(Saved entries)
* * * * * * * * *

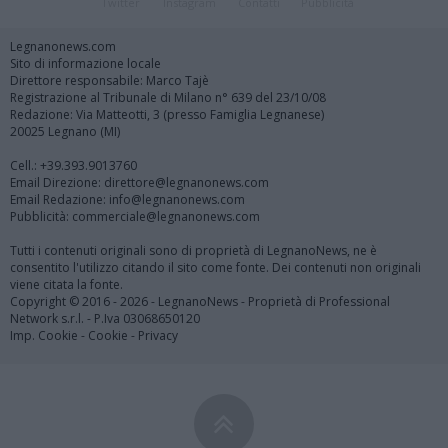
Twitter
Instagram
Contatti
Pubblicità
Legnanonews.com
Sito di informazione locale
Direttore responsabile: Marco Tajè
Registrazione al Tribunale di Milano n° 639 del 23/10/08
Redazione: Via Matteotti, 3 (presso Famiglia Legnanese)
20025 Legnano (MI)
Cell.: +39.393.9013760
Email Direzione: direttore@legnanonews.com
Email Redazione: info@legnanonews.com
Pubblicità: commerciale@legnanonews.com
Tutti i contenuti originali sono di proprietà di LegnanoNews, ne è
consentito l'utilizzo citando il sito come fonte. Dei contenuti non originali
viene citata la fonte.
Copyright © 2016 - 2026 - LegnanoNews - Proprietà di Professional
Network s.r.l. - P.Iva 03068650120
Imp. Cookie
-
Cookie
-
Privacy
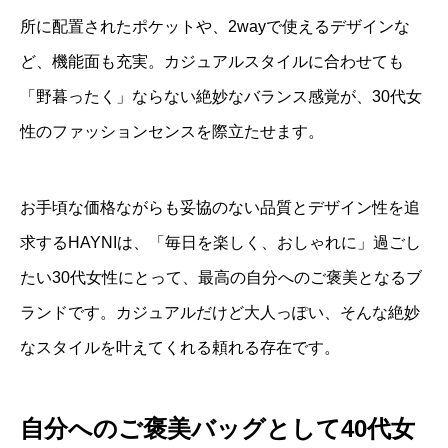
所に配置されたポケットや、2wayで使えるデザインな
ど、機能面も充実。カジュアルスタイルに合わせても
「野暮ったく」ならない絶妙なバランス感覚が、30代女
性のファッションセンスを際立たせます。
お手頃な価格ながらも妥協のない品質とデザイン性を追
求するHAYNIは、「毎日を楽しく、おしゃれに」過ごし
たい30代女性にとって、最高の自分へのご褒美となるブ
ランドです。カジュアルだけど大人っぽい、そんな絶妙
なスタイルを叶えてくれる頼れる存在です。
自分へのご褒美バッグとして40代女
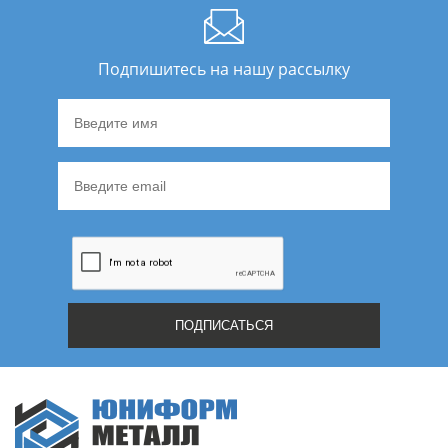
Подпишитесь на нашу рассылку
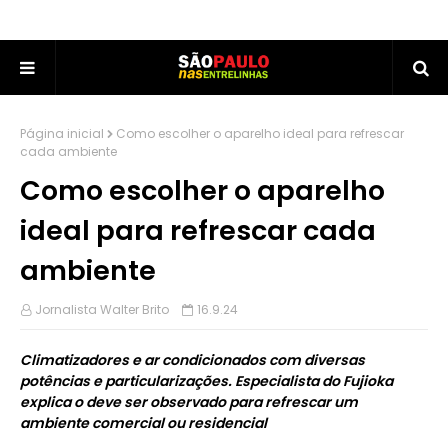
Página inicial
Como escolher o aparelho ideal para refrescar
cada ambiente
Como escolher o aparelho
ideal para refrescar cada
ambiente
Jornalista Walter Brito
16.9.24
Climatizadores e ar condicionados com diversas
potências e particularizações. Especialista do Fujioka
explica o deve ser observado para refrescar um
ambiente comercial ou residencial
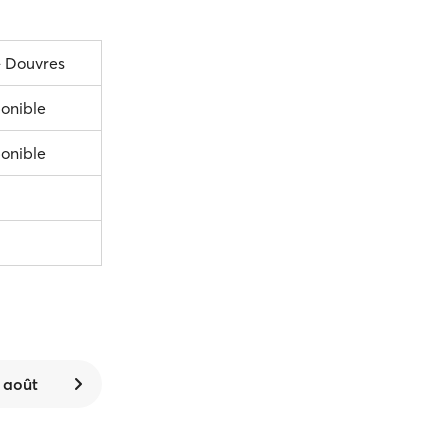
 Douvres
ponible
ponible
 août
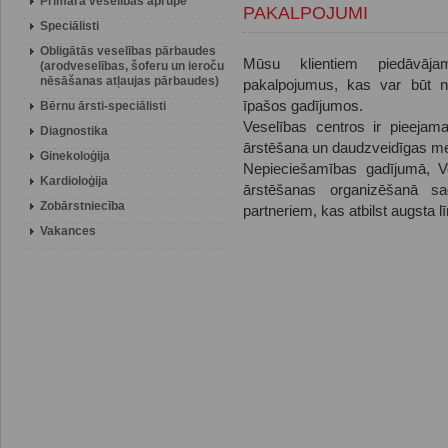
Primārā veselības aprūpe
PAKALPOJUMI
Speciālisti
Obligātās veselības pārbaudes
Mūsu klientiem piedāvāj
(arodveselības, šoferu un ieroču
nēsāšanas atļaujas pārbaudes)
pakalpojumus, kas var būt ne
īpašos gadījumos.
Bērnu ārsti-speciālisti
Veselības centros ir pieejama
Diagnostika
ārstēšana un daudzveidīgas me
Ginekoloģija
Nepieciešamības gadījumā, Ve
Kardioloģija
ārstēšanas organizēšanā sa
Zobārstniecība
partneriem, kas atbilst augsta l
Vakances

* * * * * * * * *

Every entry must be transcribed exactly. Pictures do not belong in the copy.

Twitter
Instagram
Contatti
Pubblicità
Legnanonews.com
Sito di informazione locale
Direttore responsabile: Marco Tajè
Registrazione al Tribunale di Milano n° 639 del 23/10/08
Redazione: Via Matteotti, 3 (presso Famiglia Legnanese)
20025 Legnano (MI)
Cell.: +39.393.9013760
Email Direzione: direttore@legnanonews.com
Email Redazione: info@legnanonews.com
Pubblicità: commerciale@legnanonews.com
Tutti i contenuti originali sono di proprietà di LegnanoNews, ne è
consentito l'utilizzo citando il sito come fonte. Dei contenuti non originali
viene citata la fonte.
Copyright © 2016 - 2026 - LegnanoNews - Proprietà di Professional
Network s.r.l. - P.Iva 03068650120
Imp. Cookie
-
Cookie
-
Privacy
所に配置されたポケットや、2wayで使えるデザインな
ど、機能面も充実。カジュアルスタイルに合わせても
「野暮ったく」ならない絶妙なバランス感覚が、30代女
性のファッションセンスを際立たせます。
お手頃な価格ながらも妥協のない品質とデザイン性を追
求するHAYNIは、「毎日を楽しく、おしゃれに」過ごし
たい30代女性にとって、最高の自分へのご褒美となるブ
ランドです。カジュアルだけど大人っぽい、そんな絶妙
なスタイルを叶えてくれる頼れる存在です。
自分へのご褒美バッグとして40代女
Подпишитесь на нашу рассылку
Página inicial
Como escolher o aparelho ideal para refrescar
cada ambiente
Como escolher o aparelho
ideal para refrescar cada
ambiente
Jornalista Walter Brito
16.9.24
Climatizadores e ar condicionados com diversas
potências e particularizações. Especialista do Fujioka
explica o deve ser observado para refrescar um
ambiente comercial ou residencial
 Douvres
ponible
ponible
 août
Primārā veselības aprūpe
PAKALPOJUMI
Speciālisti
Obligātās veselības pārbaudes
Mūsu klientiem piedāvāj
(arodveselības, šoferu un ieroču
nēsāšanas atļaujas pārbaudes)
pakalpojumus, kas var būt ne
īpašos gadījumos.
Bērnu ārsti-speciālisti
Veselības centros ir pieejama
Diagnostika
ārstēšana un daudzveidīgas me
Ginekoloģija
Nepieciešamības gadījumā, Ve
Kardioloģija
ārstēšanas organizēšanā sa
Zobārstniecība
partneriem, kas atbilst augsta l
Vakances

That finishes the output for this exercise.